To acquire genuine scratch patterns to put on their standard bullets, the NIST team collected six bullets from the ATF and FBI. Each bullet had been fired from a different gun. Next, the researchers measured profiles of the bullets’ surface ridges and grooves to accuracies of 20 nanometers in depth and a few micrometers across the surface. Then, working with Ols, the NIST researchers chose one land impression from each of the bullets to be reproduced on their bullet replica. Their goal was a single, versatile standard bullet with signatures from a half-dozen firearms.

To produce standard bullets, the NIST team first machined pieces of a copper alloy into bullet shapes. Metallurgists then electroplated those pieces with a millimeter-thick layer of pure copper. That created a surface with a microstructure both fine and uniform enough to accept the minuscule details needed to faithfully render a firearm’s signature on a bullet.

Next, the NIST team cut the selected scratch patterns into the copper surfaces using a type of computer-controlled machine tool that was invented during the Cold War to hone superprecise nuclear-warhead parts.

Engraving the finely detailed bullet marks is slow work. A land impression requires 19 rounds of cutting, Song says. During each of those rounds, the diamond tip carves away no more than 10 micrometers of metal. To pattern 20 bullet replicas took about a month, but it was worth the wait, he says. Preliminary measurements show that the NIST standard bullets match each other to submicrometer precision. Such reproducibility is a hallmark of a high-quality standard reference item.

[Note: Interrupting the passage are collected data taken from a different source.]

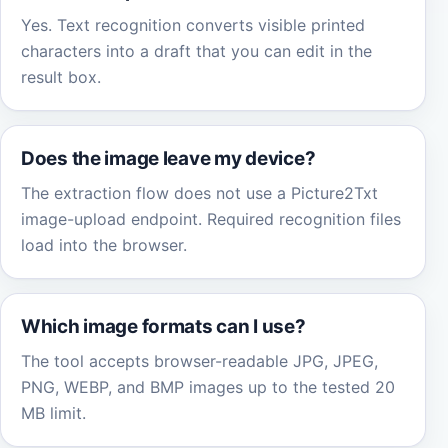
Yes. Text recognition converts visible printed
characters into a draft that you can edit in the
result box.
Does the image leave my device?
The extraction flow does not use a Picture2Txt
image-upload endpoint. Required recognition files
load into the browser.
Which image formats can I use?
The tool accepts browser-readable JPG, JPEG,
PNG, WEBP, and BMP images up to the tested 20
MB limit.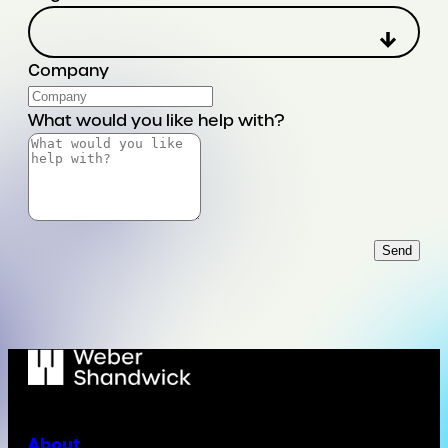
Company
What would you like help with?
Send
About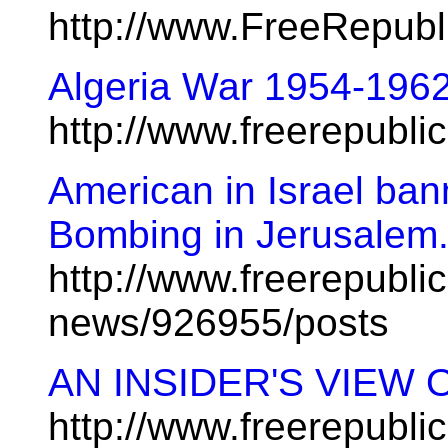
http://www.FreeRepub
Algeria War 1954-19
http://www.freerepubl
American in Israel bann
Bombing in Jerusalem.
http://www.freerepublic
news/926955/posts
AN INSIDER'S VIEW 
http://www.freerepubl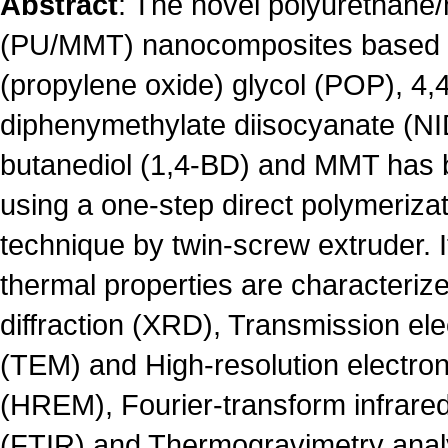
Abstract
: The novel polyurethane/
(PU/MMT) nanocomposites based 
(propylene oxide) glycol (POP), 4,4
diphenymethylate diisocyanate (NID
butanediol (1,4-BD) and MMT has 
using a one-step direct polymerizat
technique by twin-screw extruder. I
thermal properties are characteriz
diffraction (XRD), Transmission el
(TEM) and High-resolution electro
(HREM), Fourier-transform infrare
(FTIR) and Thermogravimetry anal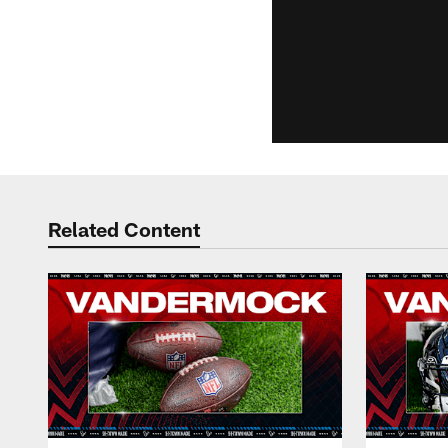
Related Content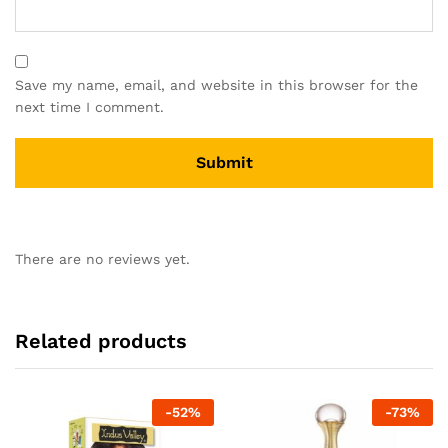
Save my name, email, and website in this browser for the
next time I comment.
There are no reviews yet.
Related products
-
52
%
-
73
%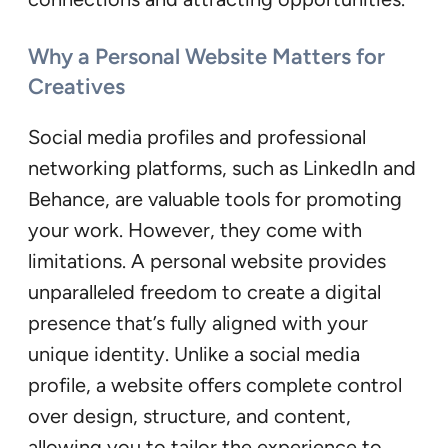
Why a Personal Website Matters for
Creatives
Social media profiles and professional
networking platforms, such as LinkedIn and
Behance, are valuable tools for promoting
your work. However, they come with
limitations. A personal website provides
unparalleled freedom to create a digital
presence that’s fully aligned with your
unique identity. Unlike a social media
profile, a website offers complete control
over design, structure, and content,
allowing you to tailor the experience to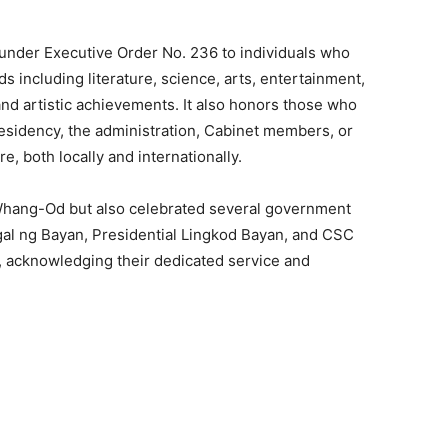
 under Executive Order No. 236 to individuals who
lds including literature, science, arts, entertainment,
and artistic achievements. It also honors those who
esidency, the administration, Cabinet members, or
e, both locally and internationally.
hang-Od but also celebrated several government
al ng Bayan, Presidential Lingkod Bayan, and CSC
 acknowledging their dedicated service and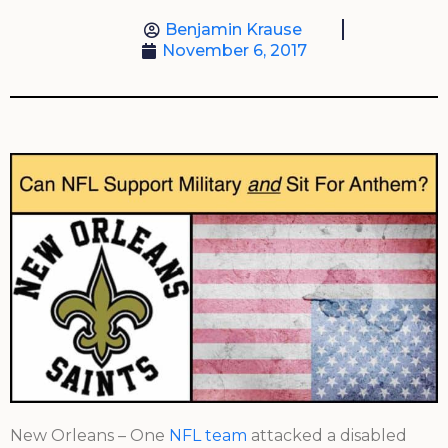
Benjamin Krause
November 6, 2017
New Orleans – One
NFL team
attacked a disabled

Those painstaking efforts have caught the attention of forensic scientists on the other side of the Atlantic Ocean. Last fall, European firearms specialists invited Song and Vorburger to discuss the standard bullets and their uses at a forensic science meeting in Bratislava, Slovak Republic.

The new standard bullets are “the only means for a proper quality control of an automated [bullet-comparison] system” and should be delivered with those systems, comments Bert van Leuven of the Netherlands Forensic Institute in Rijswijk, who extended the invitation to the NIST researchers.

In Florida, a not-for-profit, nongovernmental organization that assists crime labs plans to convene a panel of ballistics experts early this year to study the NIST bullets, says David M. Epstein of the National Forensic Science Technology Center in Largo. If the panel approves the standard bullets, the center may buy many of them from NIST and–much like a lending library–make those reference materials available to labs as needed for quality control. He says the bullets are expected to cost about $2,000 each.

To test standard bullets’ uniformity, the NIST team also devised a computer program that mathematically compares bullets’ surface profiles and generates a number to indicate how well the profiles match. Song says that the NIST researchers wrote their own bullet-comparison program rather than use IBIS scores because the workstation manufacturer keeps its image-analysis algorithm secret. From IBIS scores alone, the NIST team would not have known exactly how the bullets were being compared, he notes.

The new way to numerically compare bullet profiles could have other implications, some members of the NIST team speculate. Hard numbers play well in court. For instance, when prosecutors present DNA evidence that links a suspect to body fluids found at a crime scene, they can cite statistics indicating how close the genetic match is. In contrast, a firearms examiner can offer only his or her expert opinion that a pair of bullets do or don’t match.

A public-domain algorithm like that of NIST, which yields an independently verifiable number for how well two bullets match, might provide firearms examiners with an unprecedented opportunity to harden their testimonies, suggests NIST forensic scientist Susan M. Ballou.

Regardless of whether this happens, standard bullets are poised to play an important, behind-the-scenes role in making automated bullet identification a more effective crime-fighting tool.